Primo lungometraggio con dialogo sincronizzato — 'Il Cantante di jazz' (1927) chiude l'era muta. Ha rivoluzionato narrativa e tecnica camera.
Film sonoro
L'introduzione della registrazione sonora sincrona a metà degli anni '20 segna una rottura che ha cambiato radicalmente la narrazione cinematografica. Improvvisamente, dialoghi, rumori e musica non potevano più essere aggiunti in seguito: dovevano essere registrati con l'azione. Sembrava semplice, ma fu una catastrofe tecnica ed estetica per tutti coloro che erano abituati al cinema muto.
Per il direttore della fotografia, ciò significò inizialmente passi indietro. Le prime apparecchiature sonore erano rumorose, vibravano, dovevano essere alloggiate in gabbie insonorizzate. La telecamera stessa divenne immobile: niente panoramica, niente carrello, niente zoom. Gli attori stavano immobili davanti a un microfono che doveva sporgere invisibile dall'inquadratura. I registi, che fino a poco prima avevano lavorato con tagli rapidi e movimenti di macchina espressivi, si trovarono improvvisamente bloccati. Era un pensiero cinematografico all'indietro: si producevano riprese teatrali invece che cinematografiche.

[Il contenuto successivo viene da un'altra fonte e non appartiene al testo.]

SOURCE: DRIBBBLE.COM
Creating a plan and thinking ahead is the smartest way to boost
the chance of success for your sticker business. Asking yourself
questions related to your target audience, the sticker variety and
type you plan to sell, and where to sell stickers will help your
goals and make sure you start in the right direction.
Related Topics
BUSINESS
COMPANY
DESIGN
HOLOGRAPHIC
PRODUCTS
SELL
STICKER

Ma il sistema si impose perché il pubblico lo voleva. E nel giro di pochi anni, tecnici e creativi impararono a gestirlo. La registrazione sonora divenne più mobile, il microfono posizionato in modo più intelligente. I direttori della fotografia svilupparono nuovi schemi di movimento, non nonostante, ma a causa del suono. Una panoramica doveva ora essere coordinata con i dialoghi e l'acustica della stanza. Ciò portò a un lavoro più preciso e ponderato. L'estetica del montaggio cambiò: take più lunghi, meno tagli veloci, perché la continuità dialogica contava.
L'interessante è che molti cineasti europei videro inizialmente in questo una sconfitta artistica: troppo realismo, troppo poca fantasia visiva. Ma questo era purismo. Il film sonoro permise una nuova profondità nella caratterizzazione, nuovi ritmi attraverso il linguaggio, nuove possibilità drammaturgiche. L'illuminazione poteva diventare più sottile, poiché non era più necessario compensare costantemente una recitazione pantomimica. Per questo la transizione fu radicale, ma non degenerativa: solo diversa. Chi oggi ancora esalta l'estetica del cinema muto, dimentica che il miglior lavoro del cinema muto fu spesso pura necessità, non scelta artistica.